Work to be completed:
Whenever a line below mentions the word "styles", that line should be copied.

BEGIN Records supplied

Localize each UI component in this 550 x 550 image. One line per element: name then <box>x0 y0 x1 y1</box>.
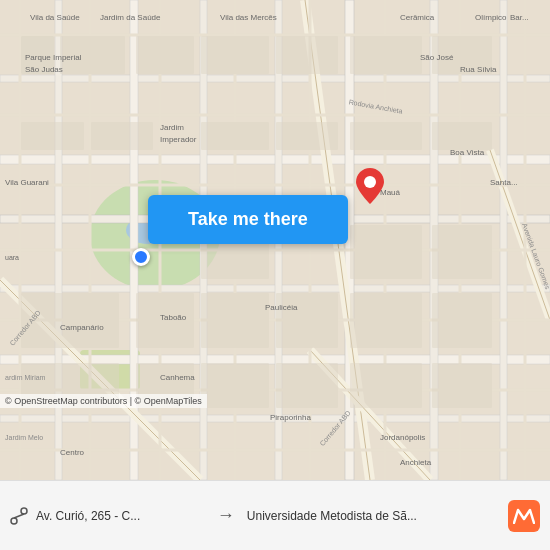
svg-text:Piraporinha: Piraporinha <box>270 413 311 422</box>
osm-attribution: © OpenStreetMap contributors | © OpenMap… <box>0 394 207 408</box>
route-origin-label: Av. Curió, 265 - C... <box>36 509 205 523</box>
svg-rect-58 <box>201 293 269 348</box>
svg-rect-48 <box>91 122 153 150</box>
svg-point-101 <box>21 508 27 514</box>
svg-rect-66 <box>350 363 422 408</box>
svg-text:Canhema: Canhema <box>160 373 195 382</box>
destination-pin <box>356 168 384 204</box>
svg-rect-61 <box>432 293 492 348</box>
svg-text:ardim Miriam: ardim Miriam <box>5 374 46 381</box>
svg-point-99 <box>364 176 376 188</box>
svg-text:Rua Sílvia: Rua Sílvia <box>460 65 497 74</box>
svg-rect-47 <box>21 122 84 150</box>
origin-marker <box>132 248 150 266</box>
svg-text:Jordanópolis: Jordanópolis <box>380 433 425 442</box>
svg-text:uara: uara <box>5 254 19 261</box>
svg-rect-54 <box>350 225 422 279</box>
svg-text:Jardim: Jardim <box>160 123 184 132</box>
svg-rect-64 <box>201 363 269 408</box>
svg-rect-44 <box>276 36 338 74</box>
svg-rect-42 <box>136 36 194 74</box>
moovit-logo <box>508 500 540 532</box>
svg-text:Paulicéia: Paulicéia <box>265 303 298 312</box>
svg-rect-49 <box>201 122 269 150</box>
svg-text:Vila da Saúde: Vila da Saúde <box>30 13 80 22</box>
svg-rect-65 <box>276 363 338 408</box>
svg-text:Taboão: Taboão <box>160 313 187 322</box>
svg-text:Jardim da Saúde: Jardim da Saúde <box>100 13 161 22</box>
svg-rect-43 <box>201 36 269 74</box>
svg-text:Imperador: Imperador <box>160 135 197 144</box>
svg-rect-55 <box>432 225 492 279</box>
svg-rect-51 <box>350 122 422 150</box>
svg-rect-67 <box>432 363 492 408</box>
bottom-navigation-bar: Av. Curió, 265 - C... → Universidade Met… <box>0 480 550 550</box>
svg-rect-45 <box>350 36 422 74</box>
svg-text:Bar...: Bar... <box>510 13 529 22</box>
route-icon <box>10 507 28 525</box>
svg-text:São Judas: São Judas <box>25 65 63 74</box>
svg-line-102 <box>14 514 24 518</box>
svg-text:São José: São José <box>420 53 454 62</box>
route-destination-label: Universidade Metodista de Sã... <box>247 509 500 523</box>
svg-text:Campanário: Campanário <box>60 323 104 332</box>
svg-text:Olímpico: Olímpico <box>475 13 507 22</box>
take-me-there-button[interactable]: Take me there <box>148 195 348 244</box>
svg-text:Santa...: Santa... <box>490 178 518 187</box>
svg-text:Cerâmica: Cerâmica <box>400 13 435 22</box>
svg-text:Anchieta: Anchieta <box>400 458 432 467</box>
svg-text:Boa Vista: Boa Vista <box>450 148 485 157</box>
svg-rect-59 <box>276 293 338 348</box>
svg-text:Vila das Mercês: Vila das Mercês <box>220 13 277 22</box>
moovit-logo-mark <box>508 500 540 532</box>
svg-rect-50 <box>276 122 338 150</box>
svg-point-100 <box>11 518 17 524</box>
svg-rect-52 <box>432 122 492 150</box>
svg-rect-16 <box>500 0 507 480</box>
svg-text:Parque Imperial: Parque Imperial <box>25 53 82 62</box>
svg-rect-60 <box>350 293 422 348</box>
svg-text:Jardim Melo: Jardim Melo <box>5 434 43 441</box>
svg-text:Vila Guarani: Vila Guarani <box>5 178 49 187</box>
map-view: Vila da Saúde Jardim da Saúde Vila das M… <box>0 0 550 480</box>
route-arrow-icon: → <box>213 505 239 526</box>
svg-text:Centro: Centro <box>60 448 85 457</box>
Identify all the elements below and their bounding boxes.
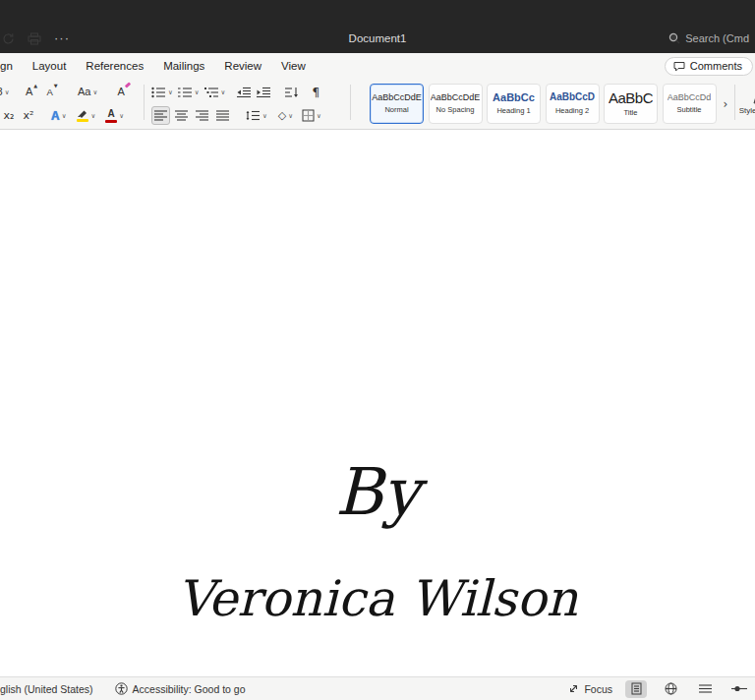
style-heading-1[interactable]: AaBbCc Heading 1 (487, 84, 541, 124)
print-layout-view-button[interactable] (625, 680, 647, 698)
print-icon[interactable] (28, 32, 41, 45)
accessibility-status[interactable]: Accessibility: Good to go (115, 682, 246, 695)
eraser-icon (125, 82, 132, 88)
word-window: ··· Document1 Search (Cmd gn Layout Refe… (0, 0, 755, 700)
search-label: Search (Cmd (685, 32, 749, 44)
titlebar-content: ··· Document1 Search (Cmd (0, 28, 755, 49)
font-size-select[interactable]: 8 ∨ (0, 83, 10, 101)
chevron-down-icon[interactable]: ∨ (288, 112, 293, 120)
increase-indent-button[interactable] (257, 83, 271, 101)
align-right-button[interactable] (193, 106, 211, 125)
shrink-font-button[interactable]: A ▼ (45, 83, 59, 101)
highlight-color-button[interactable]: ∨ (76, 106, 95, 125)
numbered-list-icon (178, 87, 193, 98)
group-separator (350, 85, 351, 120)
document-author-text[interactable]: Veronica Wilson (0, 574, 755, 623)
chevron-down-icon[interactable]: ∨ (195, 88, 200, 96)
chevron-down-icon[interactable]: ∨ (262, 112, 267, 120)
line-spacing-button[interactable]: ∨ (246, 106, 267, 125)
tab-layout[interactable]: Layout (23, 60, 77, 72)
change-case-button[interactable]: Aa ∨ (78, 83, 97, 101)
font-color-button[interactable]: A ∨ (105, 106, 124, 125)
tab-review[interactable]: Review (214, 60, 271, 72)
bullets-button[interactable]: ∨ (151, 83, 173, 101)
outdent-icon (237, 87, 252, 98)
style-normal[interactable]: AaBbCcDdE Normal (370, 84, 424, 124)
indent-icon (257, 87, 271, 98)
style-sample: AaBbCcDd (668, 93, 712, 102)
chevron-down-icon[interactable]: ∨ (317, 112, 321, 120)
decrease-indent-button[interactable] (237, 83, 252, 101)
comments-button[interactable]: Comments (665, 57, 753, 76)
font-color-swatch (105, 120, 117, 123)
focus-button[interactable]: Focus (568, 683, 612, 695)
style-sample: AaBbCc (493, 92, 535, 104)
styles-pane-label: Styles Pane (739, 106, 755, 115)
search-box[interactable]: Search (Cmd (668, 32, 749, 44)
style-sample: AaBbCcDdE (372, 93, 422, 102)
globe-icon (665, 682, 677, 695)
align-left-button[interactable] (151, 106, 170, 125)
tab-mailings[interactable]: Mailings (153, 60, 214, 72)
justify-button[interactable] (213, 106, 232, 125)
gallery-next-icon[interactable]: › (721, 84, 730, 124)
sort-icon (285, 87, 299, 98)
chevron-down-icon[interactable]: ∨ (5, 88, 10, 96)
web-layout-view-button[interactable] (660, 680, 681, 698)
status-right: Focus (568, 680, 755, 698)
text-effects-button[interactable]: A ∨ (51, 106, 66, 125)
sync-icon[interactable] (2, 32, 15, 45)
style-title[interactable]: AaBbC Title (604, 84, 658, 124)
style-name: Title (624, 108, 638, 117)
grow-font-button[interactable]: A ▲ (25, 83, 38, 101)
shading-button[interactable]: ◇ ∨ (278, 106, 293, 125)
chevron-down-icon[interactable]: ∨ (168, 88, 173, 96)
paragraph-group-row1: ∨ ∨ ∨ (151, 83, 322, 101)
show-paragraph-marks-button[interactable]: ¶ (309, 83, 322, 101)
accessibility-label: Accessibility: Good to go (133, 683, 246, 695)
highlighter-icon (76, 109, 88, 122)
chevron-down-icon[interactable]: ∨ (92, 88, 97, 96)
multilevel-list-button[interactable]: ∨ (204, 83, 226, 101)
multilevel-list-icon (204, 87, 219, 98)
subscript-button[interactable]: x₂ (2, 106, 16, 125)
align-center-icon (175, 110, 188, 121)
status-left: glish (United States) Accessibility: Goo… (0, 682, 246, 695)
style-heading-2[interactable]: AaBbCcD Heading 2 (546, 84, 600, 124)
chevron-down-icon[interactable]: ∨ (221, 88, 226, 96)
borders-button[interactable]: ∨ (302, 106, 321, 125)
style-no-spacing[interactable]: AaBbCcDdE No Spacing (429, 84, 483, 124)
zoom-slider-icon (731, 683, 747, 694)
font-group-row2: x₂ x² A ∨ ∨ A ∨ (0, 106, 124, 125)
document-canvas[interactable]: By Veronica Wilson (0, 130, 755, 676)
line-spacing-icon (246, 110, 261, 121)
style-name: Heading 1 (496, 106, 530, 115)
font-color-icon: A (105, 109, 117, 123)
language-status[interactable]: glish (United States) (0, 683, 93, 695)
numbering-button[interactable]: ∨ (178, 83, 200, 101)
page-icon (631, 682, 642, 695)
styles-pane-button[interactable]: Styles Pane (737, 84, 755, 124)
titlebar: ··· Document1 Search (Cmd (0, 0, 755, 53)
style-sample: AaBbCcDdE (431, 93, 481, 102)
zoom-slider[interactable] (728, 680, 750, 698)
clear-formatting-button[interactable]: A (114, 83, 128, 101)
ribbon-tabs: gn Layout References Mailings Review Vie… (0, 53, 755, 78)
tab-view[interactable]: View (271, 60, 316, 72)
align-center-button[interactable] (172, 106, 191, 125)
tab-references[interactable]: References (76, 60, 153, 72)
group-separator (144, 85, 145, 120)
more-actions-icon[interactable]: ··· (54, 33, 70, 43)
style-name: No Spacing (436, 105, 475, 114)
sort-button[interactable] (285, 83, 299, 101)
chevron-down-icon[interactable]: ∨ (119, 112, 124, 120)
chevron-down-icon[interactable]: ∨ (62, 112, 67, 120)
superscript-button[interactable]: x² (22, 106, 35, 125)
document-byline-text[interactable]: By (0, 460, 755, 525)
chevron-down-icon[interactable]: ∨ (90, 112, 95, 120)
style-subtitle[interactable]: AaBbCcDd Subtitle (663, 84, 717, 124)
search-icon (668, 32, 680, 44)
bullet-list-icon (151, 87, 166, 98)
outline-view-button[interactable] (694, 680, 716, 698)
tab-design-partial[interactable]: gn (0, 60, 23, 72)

END Records supplied

Problem solution:
styles-pane-label: Styles Pane (739, 106, 755, 115)
styles-pane-button[interactable]: Styles Pane (737, 84, 755, 124)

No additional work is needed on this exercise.